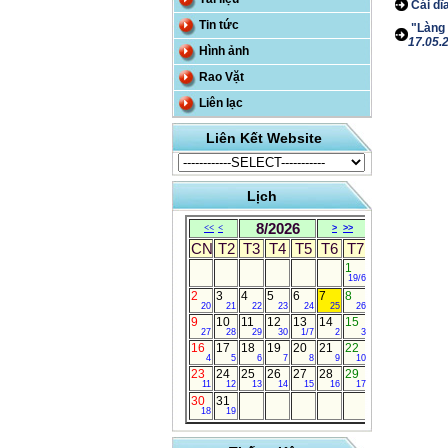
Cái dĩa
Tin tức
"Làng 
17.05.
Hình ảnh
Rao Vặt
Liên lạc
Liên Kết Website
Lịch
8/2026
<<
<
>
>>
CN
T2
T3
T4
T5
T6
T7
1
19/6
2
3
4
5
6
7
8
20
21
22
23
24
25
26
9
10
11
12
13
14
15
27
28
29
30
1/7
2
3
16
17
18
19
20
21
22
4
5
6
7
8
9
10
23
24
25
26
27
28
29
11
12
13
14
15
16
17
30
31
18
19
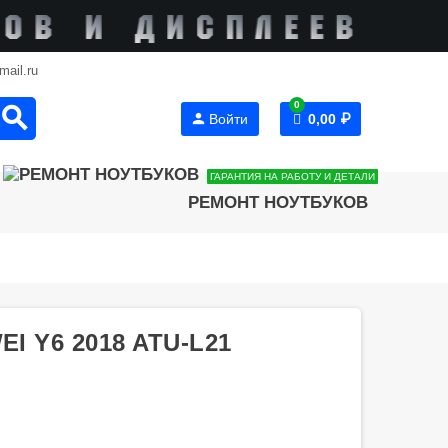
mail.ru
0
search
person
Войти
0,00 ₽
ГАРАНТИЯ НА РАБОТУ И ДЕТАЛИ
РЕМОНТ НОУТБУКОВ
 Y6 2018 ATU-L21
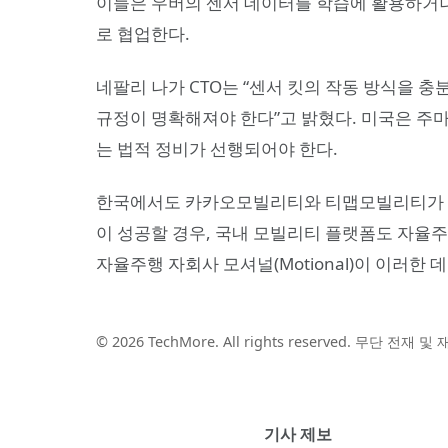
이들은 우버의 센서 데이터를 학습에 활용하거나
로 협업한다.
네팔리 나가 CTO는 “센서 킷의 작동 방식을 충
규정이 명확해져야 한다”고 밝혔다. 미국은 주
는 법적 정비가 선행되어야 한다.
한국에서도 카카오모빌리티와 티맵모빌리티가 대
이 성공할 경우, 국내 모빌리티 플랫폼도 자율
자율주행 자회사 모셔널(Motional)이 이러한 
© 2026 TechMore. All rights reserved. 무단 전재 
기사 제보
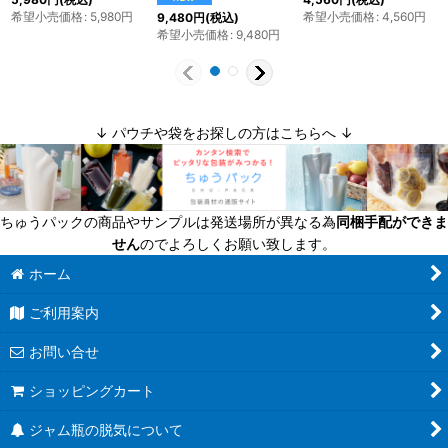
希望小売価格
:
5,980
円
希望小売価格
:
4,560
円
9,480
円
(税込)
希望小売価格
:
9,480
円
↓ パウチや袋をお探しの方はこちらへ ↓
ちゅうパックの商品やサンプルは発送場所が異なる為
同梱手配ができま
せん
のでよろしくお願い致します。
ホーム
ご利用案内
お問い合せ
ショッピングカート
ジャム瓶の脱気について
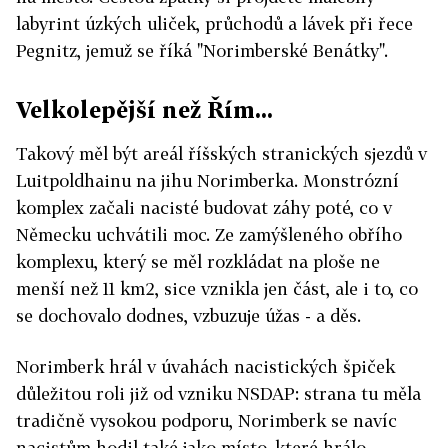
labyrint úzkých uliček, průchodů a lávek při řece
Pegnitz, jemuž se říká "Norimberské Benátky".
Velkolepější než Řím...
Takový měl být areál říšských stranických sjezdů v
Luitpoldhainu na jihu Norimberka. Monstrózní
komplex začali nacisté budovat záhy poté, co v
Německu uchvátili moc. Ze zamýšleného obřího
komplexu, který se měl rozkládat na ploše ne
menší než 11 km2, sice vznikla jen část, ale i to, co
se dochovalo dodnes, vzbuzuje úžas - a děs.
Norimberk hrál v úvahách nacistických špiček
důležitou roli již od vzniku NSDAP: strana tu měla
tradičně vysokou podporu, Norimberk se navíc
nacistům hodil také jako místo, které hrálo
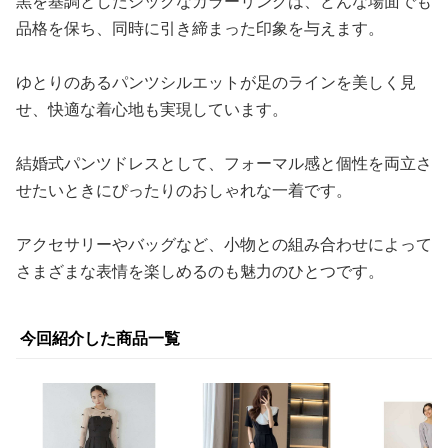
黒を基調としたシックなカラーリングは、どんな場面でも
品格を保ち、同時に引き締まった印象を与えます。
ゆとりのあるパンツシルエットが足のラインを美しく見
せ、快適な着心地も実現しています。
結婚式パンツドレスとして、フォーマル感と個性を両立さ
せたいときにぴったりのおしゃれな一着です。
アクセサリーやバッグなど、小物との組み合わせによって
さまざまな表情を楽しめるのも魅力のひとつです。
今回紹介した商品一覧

══════════════════════════════

*PROBLEM TO WORK ON:* A verbatim copy of every record is to be produced, and pictures are to be excluded from it.

*SOLUTION BELOW:*
Cái dĩa
Tin tức
"Làng 
17.05.
Hình ảnh
Rao Vặt
Liên lạc
Liên Kết Website
Lịch
8/2026
<<
<
>
>>
CN
T2
T3
T4
T5
T6
T7
1
19/6
2
3
4
5
6
7
8
20
21
22
23
24
25
26
9
10
11
12
13
14
15
27
28
29
30
1/7
2
3
16
17
18
19
20
21
22
4
5
6
7
8
9
10
23
24
25
26
27
28
29
11
12
13
14
15
16
17
30
31
18
19
mail.ru
0
search
person
Войти
0,00 ₽
ГАРАНТИЯ НА РАБОТУ И ДЕТАЛИ
РЕМОНТ НОУТБУКОВ
 Y6 2018 ATU-L21
이들은 우버의 센서 데이터를 학습에 활용하거나
로 협업한다.
네팔리 나가 CTO는 “센서 킷의 작동 방식을 충
규정이 명확해져야 한다”고 밝혔다. 미국은 주
는 법적 정비가 선행되어야 한다.
한국에서도 카카오모빌리티와 티맵모빌리티가 대
이 성공할 경우, 국내 모빌리티 플랫폼도 자율
자율주행 자회사 모셔널(Motional)이 이러한 
© 2026 TechMore. All rights reserved. 무단 전재 
기사 제보
希望小売価格
:
5,980
円
希望小売価格
:
4,560
円
9,480
円
(税込)
希望小売価格
:
9,480
円
↓ パウチや袋をお探しの方はこちらへ ↓
ちゅうパックの商品やサンプルは発送場所が異なる為
同梱手配ができま
せん
のでよろしくお願い致します。
ホーム
ご利用案内
お問い合せ
ショッピングカート
ジャム瓶の脱気について
labyrint úzkých uliček, průchodů a lávek při řece
Pegnitz, jemuž se říká "Norimberské Benátky".
Velkolepější než Řím...
Takový měl být areál říšských stranických sjezdů v
Luitpoldhainu na jihu Norimberka. Monstrózní
komplex začali nacisté budovat záhy poté, co v
Německu uchvátili moc. Ze zamýšleného obřího
komplexu, který se měl rozkládat na ploše ne
menší než 11 km2, sice vznikla jen část, ale i to, co
se dochovalo dodnes, vzbuzuje úžas - a děs.
Norimberk hrál v úvahách nacistických špiček
důležitou roli již od vzniku NSDAP: strana tu měla
tradičně vysokou podporu, Norimberk se navíc
nacistům hodil také jako místo, které hrálo
黒を基調としたシックなカラーリングは、どんな場面でも
品格を保ち、同時に引き締まった印象を与えます。
ゆとりのあるパンツシルエットが足のラインを美しく見
せ、快適な着心地も実現しています。
結婚式パンツドレスとして、フォーマル感と個性を両立さ
せたいときにぴったりのおしゃれな一着です。
アクセサリーやバッグなど、小物との組み合わせによって
さまざまな表情を楽しめるのも魅力のひとつです。
今回紹介した商品一覧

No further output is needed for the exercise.